REQUIRED ACTION:
Repeat the records below exactly, line for line.

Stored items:
——————————

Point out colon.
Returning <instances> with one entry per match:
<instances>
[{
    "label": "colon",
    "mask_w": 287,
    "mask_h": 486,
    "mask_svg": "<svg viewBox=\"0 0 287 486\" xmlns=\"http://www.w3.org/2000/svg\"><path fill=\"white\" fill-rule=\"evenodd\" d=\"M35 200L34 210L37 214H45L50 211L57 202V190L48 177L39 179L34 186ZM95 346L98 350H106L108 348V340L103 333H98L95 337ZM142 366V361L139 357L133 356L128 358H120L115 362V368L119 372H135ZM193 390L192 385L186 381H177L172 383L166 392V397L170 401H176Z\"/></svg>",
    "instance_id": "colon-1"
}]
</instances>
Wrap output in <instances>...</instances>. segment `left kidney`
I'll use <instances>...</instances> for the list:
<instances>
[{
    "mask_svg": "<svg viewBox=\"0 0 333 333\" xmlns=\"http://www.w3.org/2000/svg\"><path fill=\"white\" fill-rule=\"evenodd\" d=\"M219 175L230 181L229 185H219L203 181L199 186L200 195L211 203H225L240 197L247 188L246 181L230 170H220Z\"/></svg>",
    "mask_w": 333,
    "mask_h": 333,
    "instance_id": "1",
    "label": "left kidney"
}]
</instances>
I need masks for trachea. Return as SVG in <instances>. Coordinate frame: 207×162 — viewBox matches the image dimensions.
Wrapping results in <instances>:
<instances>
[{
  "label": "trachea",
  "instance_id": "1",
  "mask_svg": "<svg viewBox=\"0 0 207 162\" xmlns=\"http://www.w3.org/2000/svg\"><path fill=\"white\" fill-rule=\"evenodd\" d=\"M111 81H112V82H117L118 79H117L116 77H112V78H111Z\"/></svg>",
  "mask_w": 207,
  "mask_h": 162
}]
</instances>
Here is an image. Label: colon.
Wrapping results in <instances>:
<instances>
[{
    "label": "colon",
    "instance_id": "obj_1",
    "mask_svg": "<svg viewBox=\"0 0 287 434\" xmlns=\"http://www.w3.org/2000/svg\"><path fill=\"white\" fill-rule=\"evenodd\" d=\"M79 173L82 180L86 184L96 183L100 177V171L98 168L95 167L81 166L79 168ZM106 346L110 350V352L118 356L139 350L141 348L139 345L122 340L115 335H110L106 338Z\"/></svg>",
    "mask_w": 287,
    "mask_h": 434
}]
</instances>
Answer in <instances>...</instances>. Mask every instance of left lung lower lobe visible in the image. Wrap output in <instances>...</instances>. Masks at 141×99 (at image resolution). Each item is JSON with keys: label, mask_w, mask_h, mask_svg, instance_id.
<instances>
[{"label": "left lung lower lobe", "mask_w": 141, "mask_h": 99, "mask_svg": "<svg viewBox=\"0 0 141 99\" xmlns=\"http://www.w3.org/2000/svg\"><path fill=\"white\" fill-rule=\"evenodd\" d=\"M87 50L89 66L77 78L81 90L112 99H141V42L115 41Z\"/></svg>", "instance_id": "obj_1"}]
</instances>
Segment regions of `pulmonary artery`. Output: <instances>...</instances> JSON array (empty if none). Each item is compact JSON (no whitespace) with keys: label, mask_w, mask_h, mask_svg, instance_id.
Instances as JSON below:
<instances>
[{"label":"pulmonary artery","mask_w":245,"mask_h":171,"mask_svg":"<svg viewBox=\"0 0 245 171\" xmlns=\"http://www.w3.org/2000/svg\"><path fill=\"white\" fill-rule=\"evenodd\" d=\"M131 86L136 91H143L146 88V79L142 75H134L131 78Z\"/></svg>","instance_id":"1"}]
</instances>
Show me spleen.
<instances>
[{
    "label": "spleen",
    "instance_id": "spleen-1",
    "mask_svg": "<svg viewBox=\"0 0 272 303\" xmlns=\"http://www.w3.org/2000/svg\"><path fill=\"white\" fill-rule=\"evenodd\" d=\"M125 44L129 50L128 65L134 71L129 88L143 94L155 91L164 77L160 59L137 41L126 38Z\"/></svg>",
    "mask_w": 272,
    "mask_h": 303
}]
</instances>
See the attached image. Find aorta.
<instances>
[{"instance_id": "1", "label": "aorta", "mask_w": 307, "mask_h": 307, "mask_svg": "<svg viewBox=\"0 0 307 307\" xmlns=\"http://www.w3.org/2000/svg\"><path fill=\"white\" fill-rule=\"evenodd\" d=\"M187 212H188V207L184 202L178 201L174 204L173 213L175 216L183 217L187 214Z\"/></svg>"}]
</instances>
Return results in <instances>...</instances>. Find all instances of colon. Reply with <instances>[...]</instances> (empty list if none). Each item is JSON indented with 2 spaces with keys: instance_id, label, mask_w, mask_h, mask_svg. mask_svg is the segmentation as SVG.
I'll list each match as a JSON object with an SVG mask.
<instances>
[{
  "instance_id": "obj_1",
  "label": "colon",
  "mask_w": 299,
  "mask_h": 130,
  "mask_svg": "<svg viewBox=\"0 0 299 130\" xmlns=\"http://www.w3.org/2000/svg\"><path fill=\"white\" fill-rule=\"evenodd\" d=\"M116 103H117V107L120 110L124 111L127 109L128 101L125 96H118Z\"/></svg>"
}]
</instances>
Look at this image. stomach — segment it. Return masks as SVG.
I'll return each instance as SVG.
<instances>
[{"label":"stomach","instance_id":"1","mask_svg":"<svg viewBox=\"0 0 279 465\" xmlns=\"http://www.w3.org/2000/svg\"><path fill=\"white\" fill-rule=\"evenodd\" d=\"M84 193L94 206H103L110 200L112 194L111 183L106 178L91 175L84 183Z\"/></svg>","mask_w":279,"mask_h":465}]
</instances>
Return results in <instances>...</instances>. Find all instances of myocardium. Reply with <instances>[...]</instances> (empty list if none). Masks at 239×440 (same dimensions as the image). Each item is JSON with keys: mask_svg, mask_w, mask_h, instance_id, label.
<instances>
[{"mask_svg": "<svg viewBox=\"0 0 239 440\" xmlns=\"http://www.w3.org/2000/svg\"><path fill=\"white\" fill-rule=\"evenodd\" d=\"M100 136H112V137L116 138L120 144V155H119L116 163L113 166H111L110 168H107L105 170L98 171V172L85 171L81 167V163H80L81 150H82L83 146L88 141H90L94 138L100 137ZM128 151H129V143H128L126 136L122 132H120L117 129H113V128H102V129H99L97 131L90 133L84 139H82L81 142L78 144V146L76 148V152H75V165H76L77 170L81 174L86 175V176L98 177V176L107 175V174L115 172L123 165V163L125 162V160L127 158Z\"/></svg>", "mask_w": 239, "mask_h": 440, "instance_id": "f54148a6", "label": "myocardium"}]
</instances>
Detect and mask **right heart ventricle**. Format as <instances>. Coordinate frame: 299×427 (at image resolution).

——————————

EXERCISE OUTPUT:
Point out colon.
Returning <instances> with one entry per match:
<instances>
[{
    "label": "colon",
    "mask_w": 287,
    "mask_h": 486,
    "mask_svg": "<svg viewBox=\"0 0 287 486\" xmlns=\"http://www.w3.org/2000/svg\"><path fill=\"white\" fill-rule=\"evenodd\" d=\"M35 200L34 210L37 214H45L50 211L57 202V190L48 177L39 179L34 186ZM95 346L98 350H106L108 348V340L103 333H98L95 337ZM142 366V361L139 357L133 356L128 358H120L115 362V368L119 372H135ZM193 390L192 385L186 381H177L172 383L166 392V397L170 401H176Z\"/></svg>",
    "instance_id": "colon-1"
}]
</instances>
Wrap output in <instances>...</instances>. segment `left kidney`
I'll use <instances>...</instances> for the list:
<instances>
[{
    "mask_svg": "<svg viewBox=\"0 0 333 333\" xmlns=\"http://www.w3.org/2000/svg\"><path fill=\"white\" fill-rule=\"evenodd\" d=\"M219 175L230 181L229 185H219L203 181L199 186L200 195L211 203H225L240 197L247 188L246 181L230 170H220Z\"/></svg>",
    "mask_w": 333,
    "mask_h": 333,
    "instance_id": "1",
    "label": "left kidney"
}]
</instances>
I need masks for trachea. Return as SVG in <instances>. Coordinate frame: 207×162 — viewBox matches the image dimensions.
Wrapping results in <instances>:
<instances>
[{
  "label": "trachea",
  "instance_id": "1",
  "mask_svg": "<svg viewBox=\"0 0 207 162\" xmlns=\"http://www.w3.org/2000/svg\"><path fill=\"white\" fill-rule=\"evenodd\" d=\"M111 81H112V82H117L118 79H117L116 77H112V78H111Z\"/></svg>",
  "mask_w": 207,
  "mask_h": 162
}]
</instances>
Here is an image. Label: colon.
Wrapping results in <instances>:
<instances>
[{
    "label": "colon",
    "instance_id": "obj_1",
    "mask_svg": "<svg viewBox=\"0 0 287 434\" xmlns=\"http://www.w3.org/2000/svg\"><path fill=\"white\" fill-rule=\"evenodd\" d=\"M79 173L82 180L86 184L96 183L100 177V171L98 168L95 167L81 166L79 168ZM106 346L110 350V352L118 356L139 350L141 348L139 345L122 340L115 335H110L106 338Z\"/></svg>",
    "mask_w": 287,
    "mask_h": 434
}]
</instances>
Answer in <instances>...</instances>. Mask every instance of left lung lower lobe visible in the image. Wrap output in <instances>...</instances>. Masks at 141×99 (at image resolution). Each item is JSON with keys: label, mask_w, mask_h, mask_svg, instance_id.
<instances>
[{"label": "left lung lower lobe", "mask_w": 141, "mask_h": 99, "mask_svg": "<svg viewBox=\"0 0 141 99\" xmlns=\"http://www.w3.org/2000/svg\"><path fill=\"white\" fill-rule=\"evenodd\" d=\"M87 50L89 66L77 78L81 90L112 99H141V42L115 41Z\"/></svg>", "instance_id": "obj_1"}]
</instances>
Segment regions of `pulmonary artery`. Output: <instances>...</instances> JSON array (empty if none). Each item is compact JSON (no whitespace) with keys: label, mask_w, mask_h, mask_svg, instance_id.
Instances as JSON below:
<instances>
[{"label":"pulmonary artery","mask_w":245,"mask_h":171,"mask_svg":"<svg viewBox=\"0 0 245 171\" xmlns=\"http://www.w3.org/2000/svg\"><path fill=\"white\" fill-rule=\"evenodd\" d=\"M131 86L136 91H143L146 88V79L142 75H134L131 78Z\"/></svg>","instance_id":"1"}]
</instances>
Show me spleen.
<instances>
[{
    "label": "spleen",
    "instance_id": "spleen-1",
    "mask_svg": "<svg viewBox=\"0 0 272 303\" xmlns=\"http://www.w3.org/2000/svg\"><path fill=\"white\" fill-rule=\"evenodd\" d=\"M125 44L129 50L128 65L134 71L129 88L143 94L155 91L164 77L160 59L137 41L126 38Z\"/></svg>",
    "mask_w": 272,
    "mask_h": 303
}]
</instances>
See the attached image. Find aorta.
<instances>
[{"instance_id": "1", "label": "aorta", "mask_w": 307, "mask_h": 307, "mask_svg": "<svg viewBox=\"0 0 307 307\" xmlns=\"http://www.w3.org/2000/svg\"><path fill=\"white\" fill-rule=\"evenodd\" d=\"M187 212H188V207L184 202L178 201L174 204L173 213L175 216L183 217L187 214Z\"/></svg>"}]
</instances>
Return results in <instances>...</instances>. Find all instances of colon. Reply with <instances>[...]</instances> (empty list if none). Each item is JSON indented with 2 spaces with keys: instance_id, label, mask_w, mask_h, mask_svg. mask_svg is the segmentation as SVG.
I'll list each match as a JSON object with an SVG mask.
<instances>
[{
  "instance_id": "obj_1",
  "label": "colon",
  "mask_w": 299,
  "mask_h": 130,
  "mask_svg": "<svg viewBox=\"0 0 299 130\" xmlns=\"http://www.w3.org/2000/svg\"><path fill=\"white\" fill-rule=\"evenodd\" d=\"M116 103H117V107L120 110L124 111L127 109L128 101L125 96H118Z\"/></svg>"
}]
</instances>
Look at this image. stomach — segment it. Return masks as SVG.
I'll return each instance as SVG.
<instances>
[{"label":"stomach","instance_id":"1","mask_svg":"<svg viewBox=\"0 0 279 465\" xmlns=\"http://www.w3.org/2000/svg\"><path fill=\"white\" fill-rule=\"evenodd\" d=\"M84 193L94 206H103L110 200L112 194L111 183L106 178L91 175L84 183Z\"/></svg>","mask_w":279,"mask_h":465}]
</instances>
Return results in <instances>...</instances>. Find all instances of myocardium. Reply with <instances>[...]</instances> (empty list if none). Masks at 239×440 (same dimensions as the image). Each item is JSON with keys: mask_svg, mask_w, mask_h, instance_id, label.
<instances>
[{"mask_svg": "<svg viewBox=\"0 0 239 440\" xmlns=\"http://www.w3.org/2000/svg\"><path fill=\"white\" fill-rule=\"evenodd\" d=\"M100 136H112V137L116 138L120 144V155H119L116 163L113 166H111L110 168H107L105 170L98 171V172L85 171L81 167V163H80L81 150H82L83 146L88 141H90L94 138L100 137ZM128 151H129V143H128L126 136L122 132H120L117 129H113V128H102V129H99L97 131L90 133L84 139H82L81 142L78 144V146L76 148V152H75V165H76L77 170L81 174L86 175V176L98 177V176L107 175V174L115 172L123 165V163L125 162V160L127 158Z\"/></svg>", "mask_w": 239, "mask_h": 440, "instance_id": "f54148a6", "label": "myocardium"}]
</instances>
Detect and mask **right heart ventricle**. Format as <instances>. Coordinate frame: 299×427 (at image resolution).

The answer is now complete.